====== RECORDS ======

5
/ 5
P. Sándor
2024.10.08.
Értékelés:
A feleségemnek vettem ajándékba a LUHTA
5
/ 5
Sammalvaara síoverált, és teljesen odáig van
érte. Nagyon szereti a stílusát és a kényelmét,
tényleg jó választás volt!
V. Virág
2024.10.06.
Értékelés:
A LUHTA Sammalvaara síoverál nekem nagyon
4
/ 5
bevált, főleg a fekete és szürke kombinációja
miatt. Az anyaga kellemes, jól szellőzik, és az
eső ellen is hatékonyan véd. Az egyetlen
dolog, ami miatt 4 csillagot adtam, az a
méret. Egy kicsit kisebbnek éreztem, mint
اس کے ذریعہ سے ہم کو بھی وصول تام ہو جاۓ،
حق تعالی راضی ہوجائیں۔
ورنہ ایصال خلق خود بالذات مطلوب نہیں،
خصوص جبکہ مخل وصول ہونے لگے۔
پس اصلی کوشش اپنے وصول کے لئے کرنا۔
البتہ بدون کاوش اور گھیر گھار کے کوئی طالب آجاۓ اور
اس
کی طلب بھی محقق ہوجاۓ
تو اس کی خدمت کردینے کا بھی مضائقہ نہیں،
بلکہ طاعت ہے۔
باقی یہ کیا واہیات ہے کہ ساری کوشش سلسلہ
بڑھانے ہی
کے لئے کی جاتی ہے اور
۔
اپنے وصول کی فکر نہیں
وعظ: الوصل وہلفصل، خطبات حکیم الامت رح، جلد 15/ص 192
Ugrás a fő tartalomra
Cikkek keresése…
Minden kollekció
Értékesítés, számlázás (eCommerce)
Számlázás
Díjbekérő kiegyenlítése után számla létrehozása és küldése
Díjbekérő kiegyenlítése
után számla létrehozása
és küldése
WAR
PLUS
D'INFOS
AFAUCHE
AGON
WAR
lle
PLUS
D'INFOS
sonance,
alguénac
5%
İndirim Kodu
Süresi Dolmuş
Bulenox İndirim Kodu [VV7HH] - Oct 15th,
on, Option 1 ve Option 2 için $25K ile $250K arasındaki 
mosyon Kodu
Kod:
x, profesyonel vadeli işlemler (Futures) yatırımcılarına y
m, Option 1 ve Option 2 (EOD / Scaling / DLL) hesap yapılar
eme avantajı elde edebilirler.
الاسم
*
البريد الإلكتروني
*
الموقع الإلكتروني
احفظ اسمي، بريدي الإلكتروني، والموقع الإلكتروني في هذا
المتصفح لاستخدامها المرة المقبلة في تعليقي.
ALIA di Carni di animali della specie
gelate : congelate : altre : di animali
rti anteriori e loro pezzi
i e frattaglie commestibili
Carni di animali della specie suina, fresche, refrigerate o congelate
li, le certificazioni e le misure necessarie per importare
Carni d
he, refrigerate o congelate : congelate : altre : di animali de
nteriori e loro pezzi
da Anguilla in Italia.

======

In the lines above, find the word "után" and copy each line that contains it.

OUTPUT OF THE TASK:
Díjbekérő kiegyenlítése után számla létrehozása és küldése
után számla létrehozása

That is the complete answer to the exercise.